A few years back, I watched our internal knowledge base slowly rot. Teams would dump documentation into Confluence, and nobody ever revisited it. Search was terrible — you'd type a query and get twenty results from 2018, most of them irrelevant. People stopped using it. They'd just ask the person who'd been there longest, which worked until that person left.
When large language models started getting good, everyone jumped to the obvious idea: just dump all our docs into a chat interface. Let the model answer questions directly. We tried that. It was worse than the wiki. The model would hallucinate confidently, mixing up old process names with new ones, inventing policies that never existed. Internally we called it the Confident Liar problem.
That's when we pivoted to RAG. The basic idea is simple: instead of asking the model to memorize everything, you retrieve relevant chunks of real documentation first, then feed those chunks as context to the model when answering. The model becomes a reader and summarizer, not a memory bank.
The first version was rough.
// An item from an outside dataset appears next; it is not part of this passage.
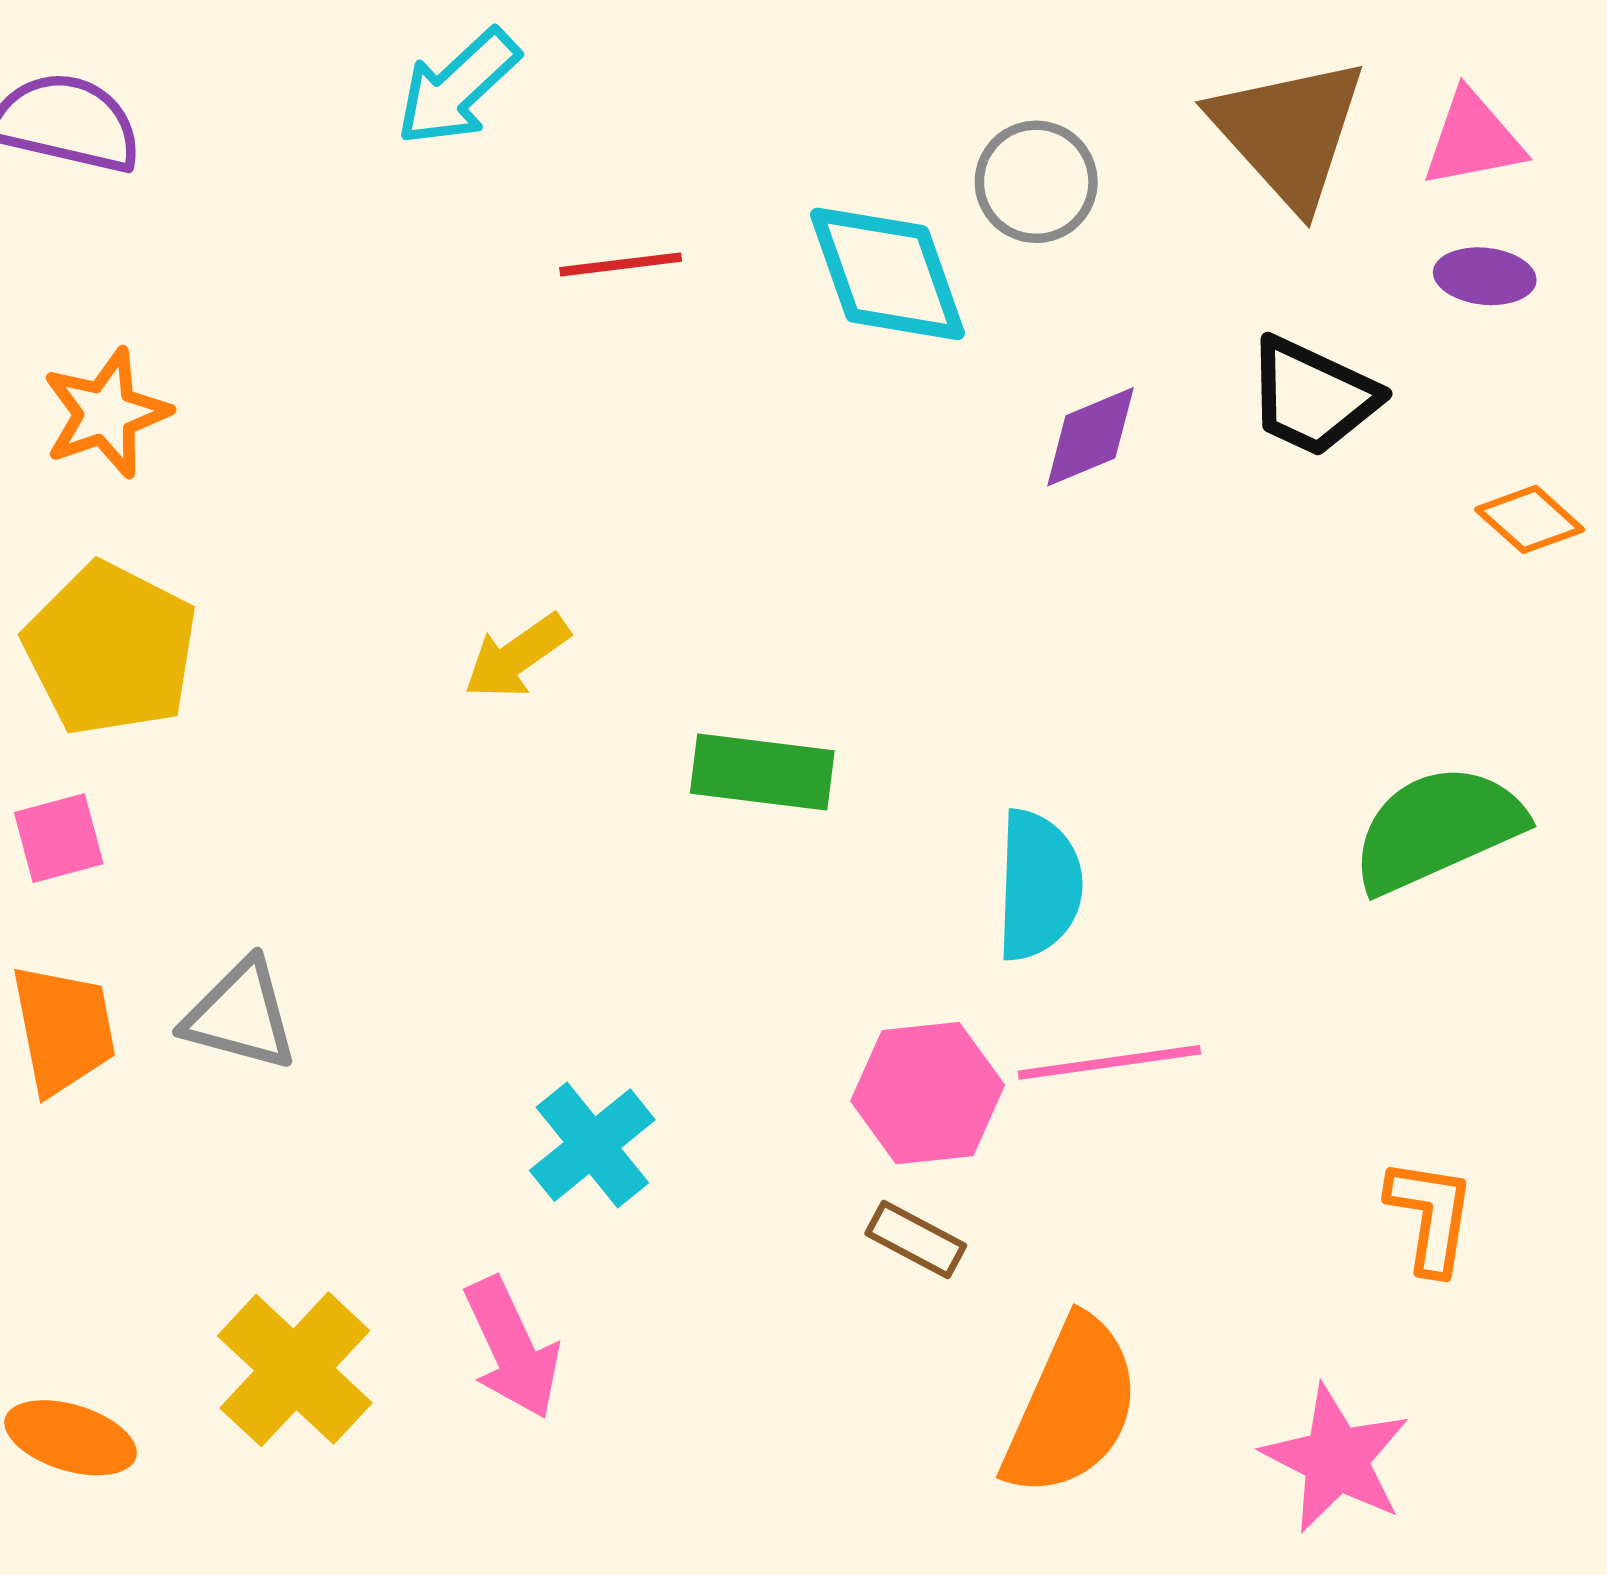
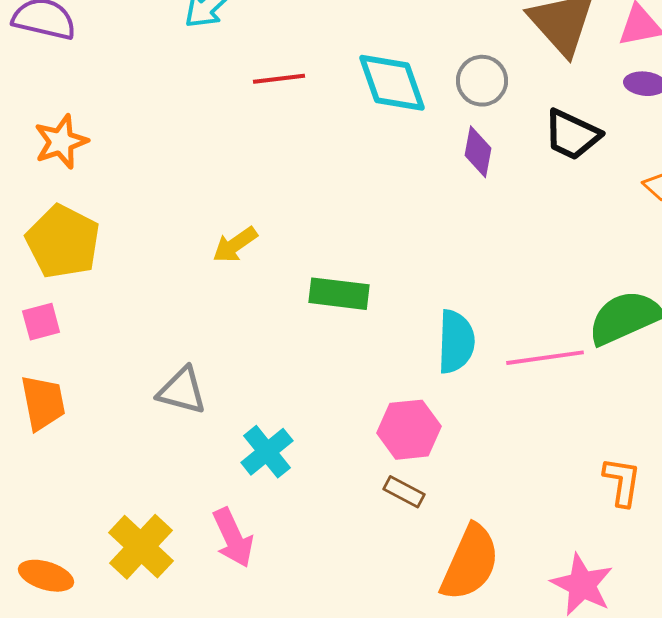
gray circle: (1036, 182) -> (482, 81), moved
purple diamond: (1090, 437) -> (478, 152), turned -57
gray triangle: (241, 1015) -> (182, 391), moved
pink line: (1109, 1062) -> (545, 358), moved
We chunked documents by page breaks and used a basic embedding model. The retrieval was noisy — you'd ask about onboarding steps for contractors, and it would pull a snippet from a safety manual from 2015. The model would then try to reconcile the irrelevant context with the question, producing answers that were technically wrong but grammatically perfect. Users lost trust fast.
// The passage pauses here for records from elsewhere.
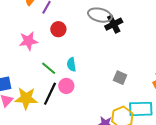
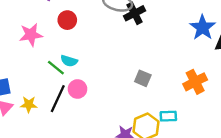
cyan semicircle: (71, 64) -> (69, 61), moved, turned -64
yellow star: (26, 98) -> (29, 104), size x0.6
cyan rectangle: (141, 109) -> (168, 116), size x0.6

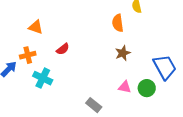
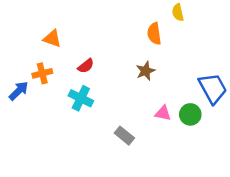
brown star: (123, 53) -> (146, 71), moved
cyan cross: (43, 78) -> (81, 98), moved

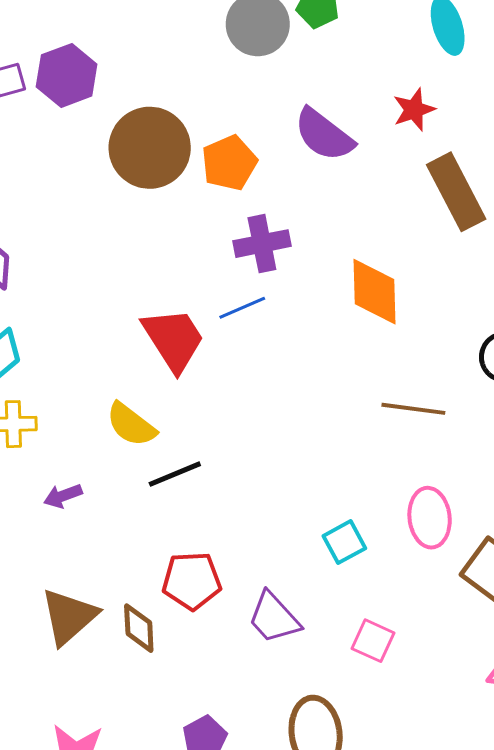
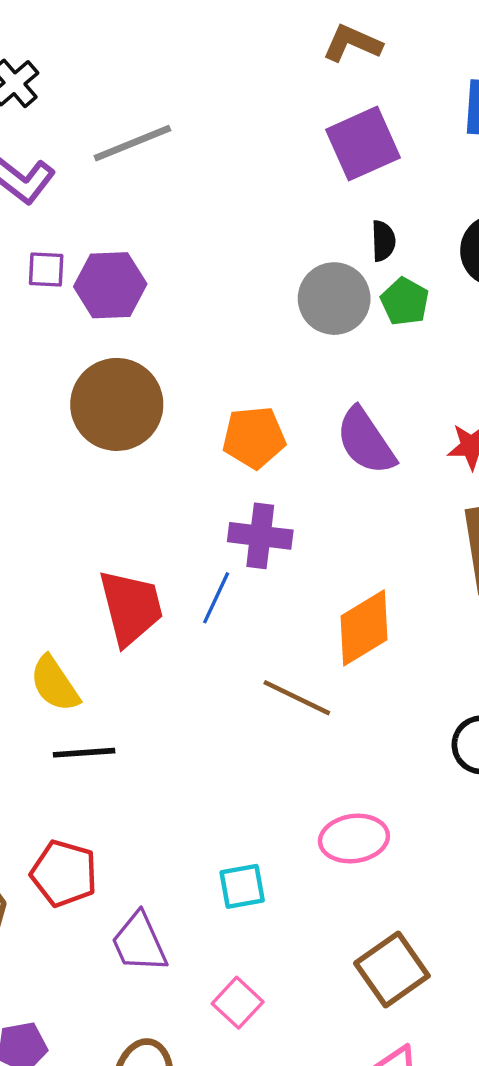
brown circle: (150, 148) -> (117, 404), moved
orange diamond: (374, 292) -> (364, 628), turned 42
blue line: (242, 308) -> (216, 598), turned -60
brown line: (413, 409) -> (297, 698), moved
pink ellipse: (430, 518) -> (354, 839), moved, turned 70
I remember one incident where a junior engineer asked about the approved vendor list for cloud services. The RAG system pulled an old procurement policy and told them they needed three signatures for any purchase over five thousand dollars. The real threshold had been raised to twenty-five thousand a year prior. The engineer followed the old process, held up a procurement ticket for two weeks, and nearly missed a deadline. That was the moment I knew we had to fix the foundation.
We changed three things. First, we invested in chunking strategy — not by page, but by semantic sections. Each document was split on logical headers, and we kept chunks small enough that one chunk could answer a question directly. Second, we switched to a better embedding model that understood domain-specific language like change control, deployment windows, and SOC compliance. Third, we added a verification step: the system would show the user which document it was citing, with a direct link. If the model couldn't find a relevant chunk, it would say I don't know instead of making something up.
The difference was night and day. Users started coming back. They could ask a question and get an answer that cited the actual approved policy from last quarter. The link let them verify in seconds. Trust rebuilt slowly, but it rebuilt.
One thing that surprised me was the operational overhead. RAG isn't a set it and forget it solution. When a document gets updated, you have to re-embed that chunk. If you don't, the system retrieves the old version. We set up a webhook on our document repository so that any edit triggers a re-embed job. Simple in concept, but someone has to maintain that pipeline.
Looking back, the biggest lesson wasn't technical. It was that users will forgive a search engine that returns bad results. They won't forgive a chat interface that sounds confident and wrong. RAG works when you treat it as a retrieval problem first and a generation problem second. Get the retrieval right, and the model can do its job. Get it wrong, and you're just automating misinformation.
These days, when I see a team excited to bolt an LLM onto their knowledge base, I ask them one question: how do you handle the case where the answer isn't in the documents? If they don't have a plan for that, they're not ready for RAG.